Beola is a type of durable gneiss stone that is used in various types of construction. Beola is made up primarily of quartz, feldspar, and mica. It is often used as a more affordable and sturdy alternative to granite.

==Geology==
Beola is a type of heterogeneous orthogneiss, and is a mylonite. It exhibits very strong lineation. It originates from the Ossola Valley in the Verbano Cusio Ossola district of Italy, an area rich with various types of useful stone. Many of its properties resemble those of granite. The mineral composition of Beola is Qtz+Kfs+Pl+Bt+WM. Beola has high wear resistance, but can easily be cut with a hammer and chisel. It also has high flexural strength.

==Uses==
Due to the easiness of cutting Beola into thin slabs, it has been used since ancient times in various construction projects.
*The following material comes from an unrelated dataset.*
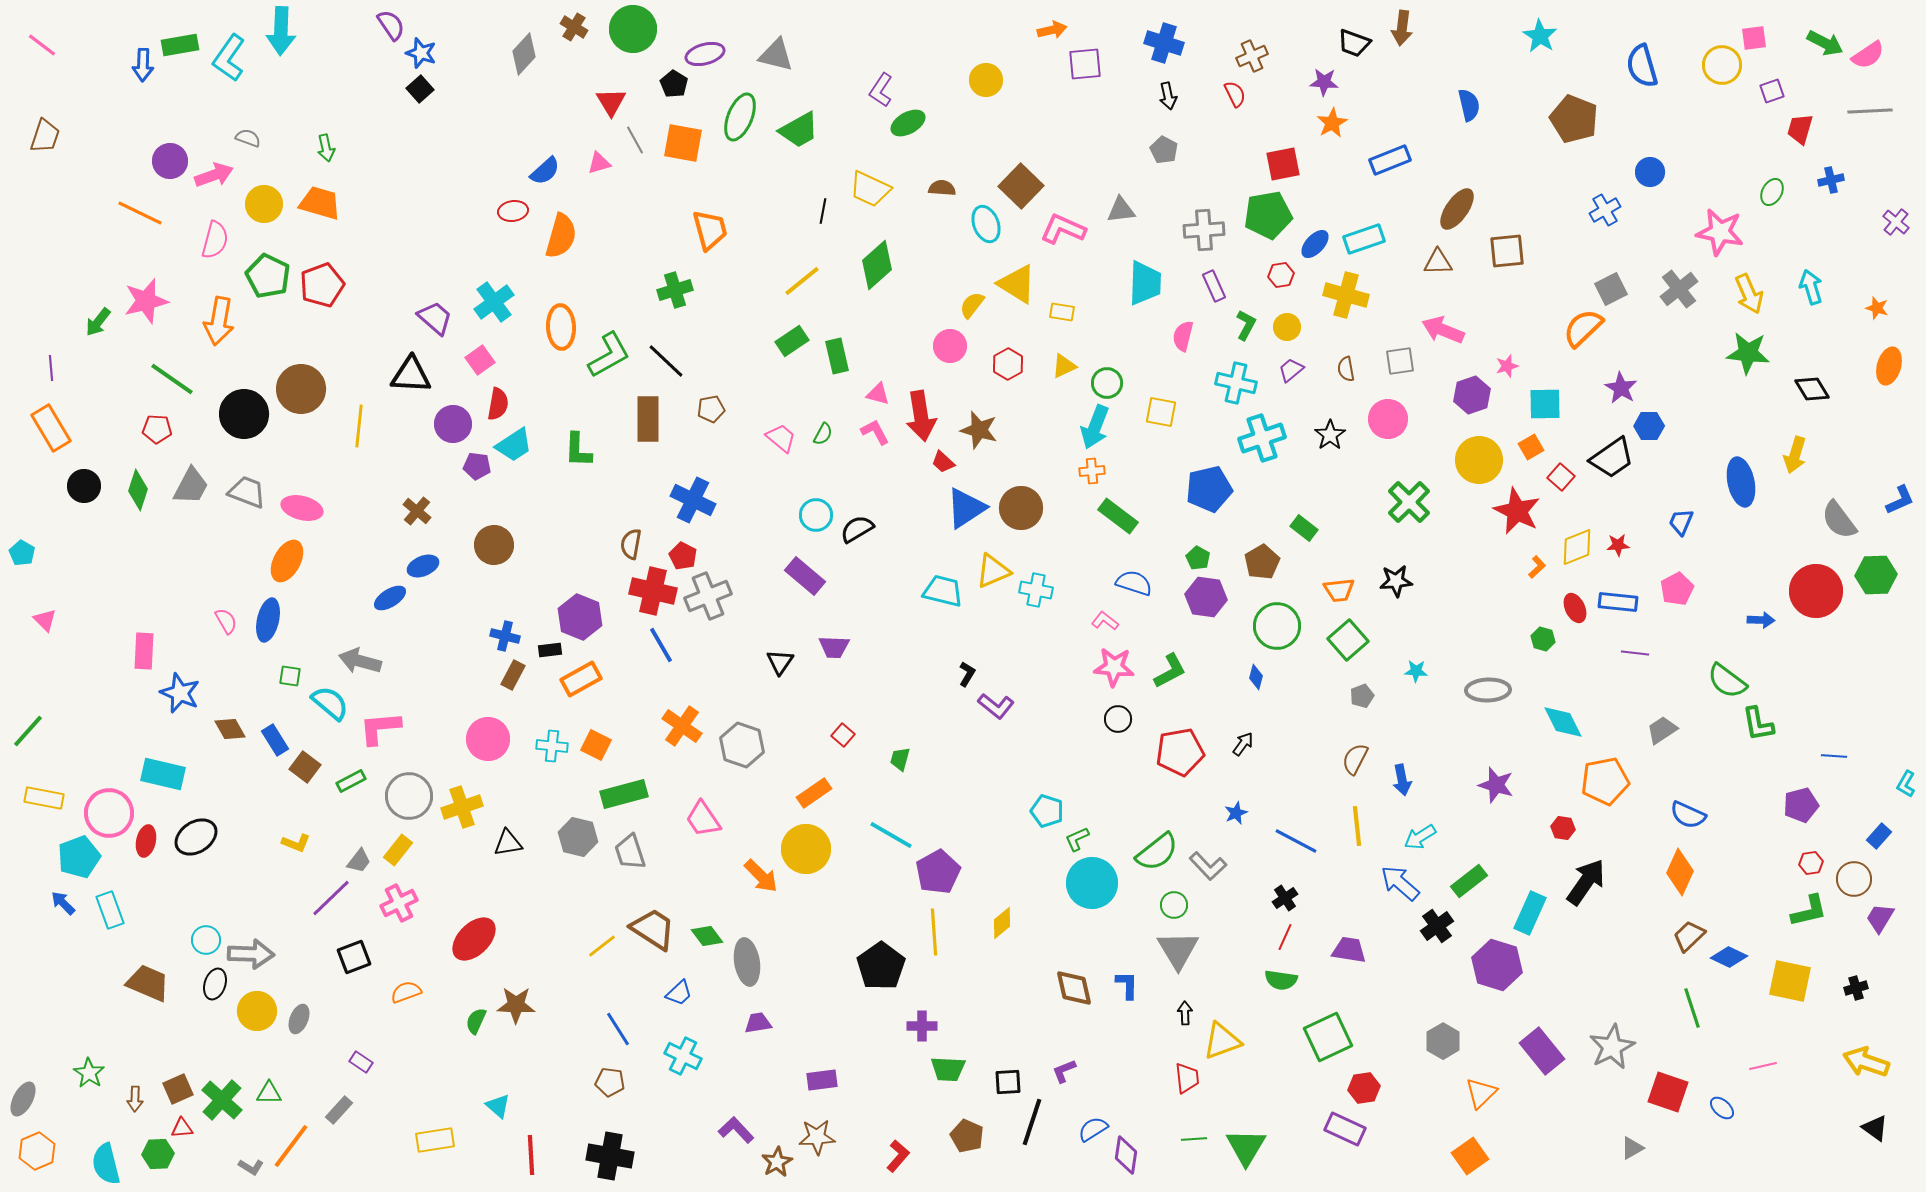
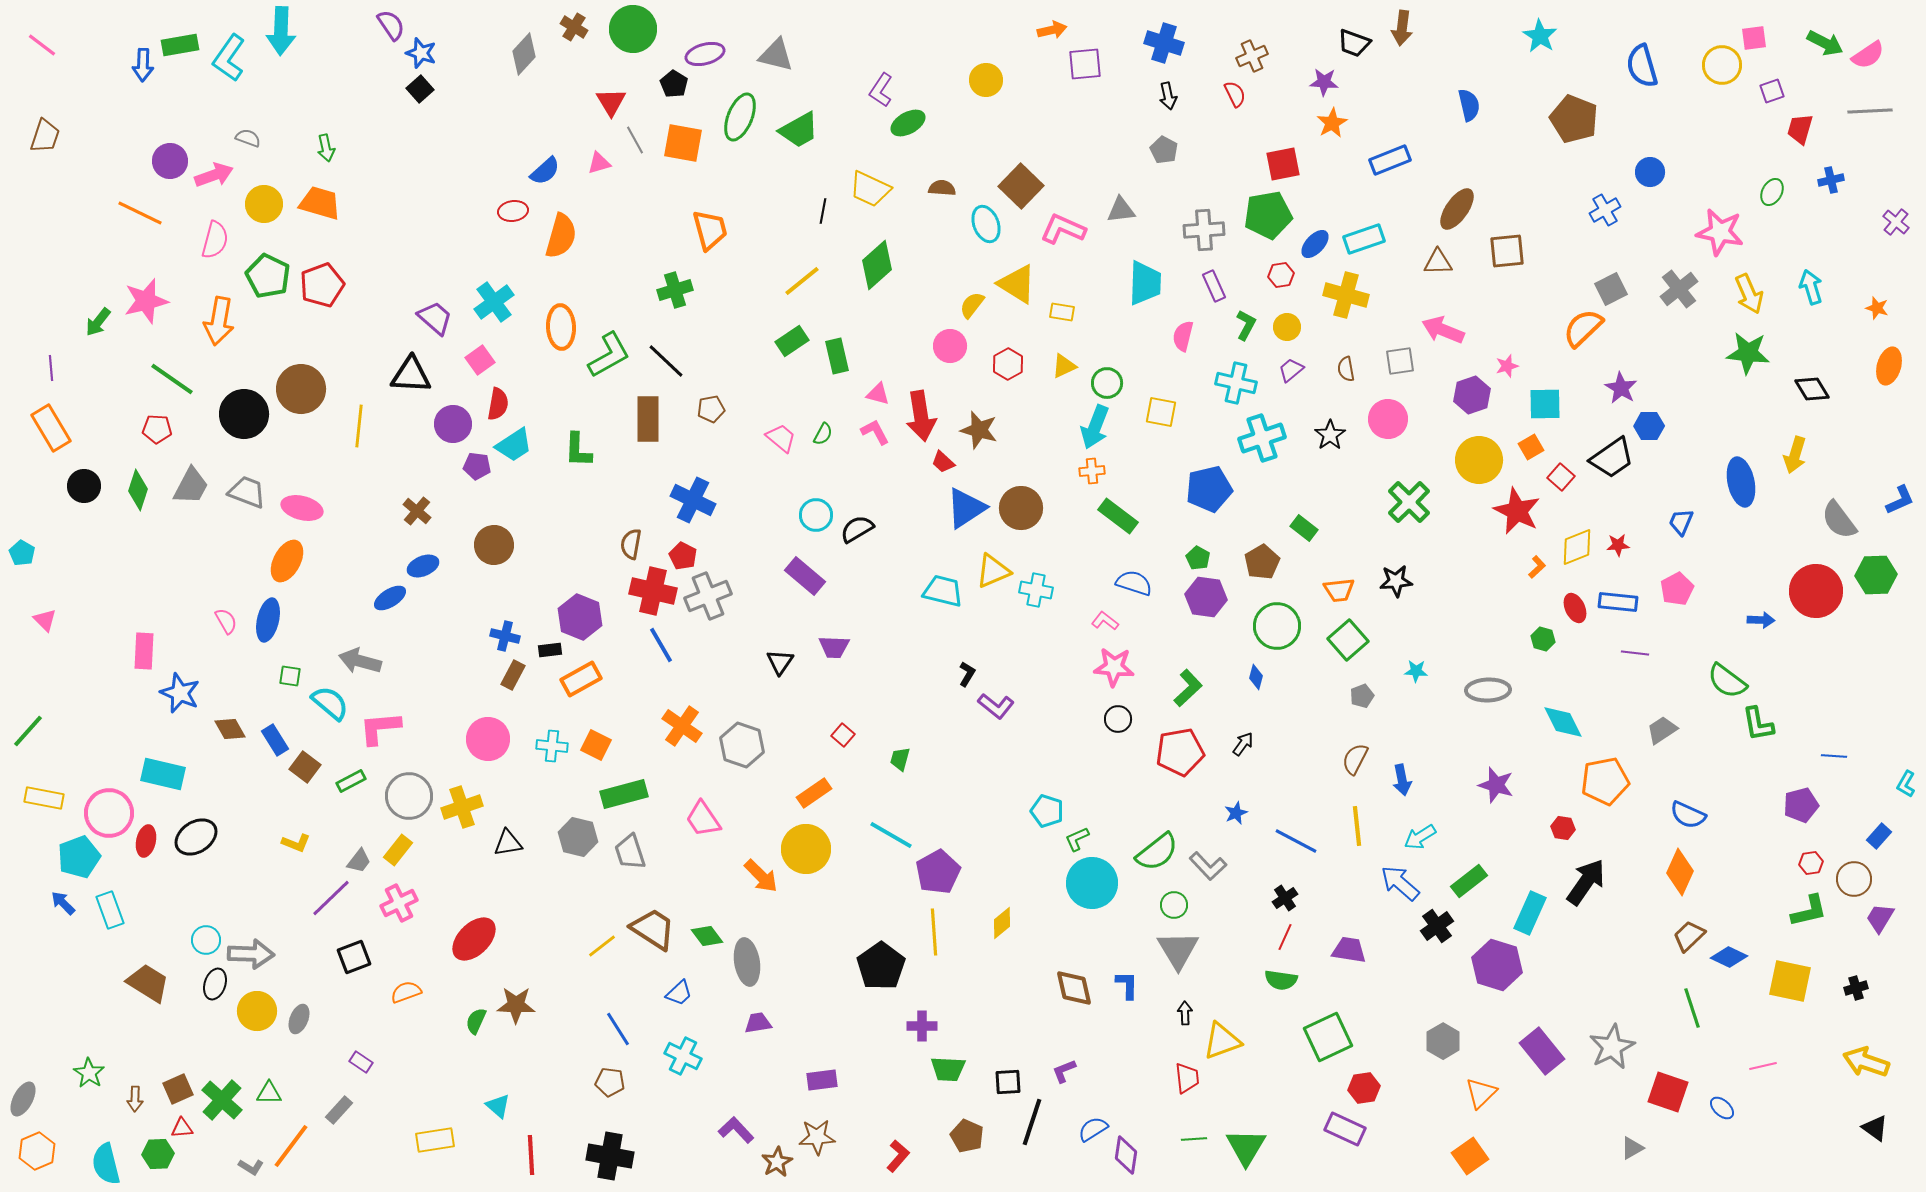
green L-shape at (1170, 671): moved 18 px right, 17 px down; rotated 15 degrees counterclockwise
brown trapezoid at (148, 983): rotated 9 degrees clockwise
It is well-suited to use as a cladding, and is still used today. Some notable buildings that feature Beola include the Church of San Giovanni Battista and the Monforte Tower in Milan. Historically, it was used for shingles (traditionally in the Aosta Valley), paving roads, fencing, support for grapevines, and also as a cooking stone.

==History==
Beola has been quarried since the era of Ancient Rome. The quarries where it are found are thought to be some of the oldest in the Ossola Valley. It is used in the Roman Road near Beura, after which Beola is named. Beola trade picked up around the 13th century, following the opening of the Naviglio Grande. As a result, it is used in a large number of medieval structures in Milan. Also contributing to its popularity was its inexpensiveness to other types of stone, such as pink granite. Despite its low price, it was desired for many upscale buildings, and many palaces in the city of Piacenza utilize it.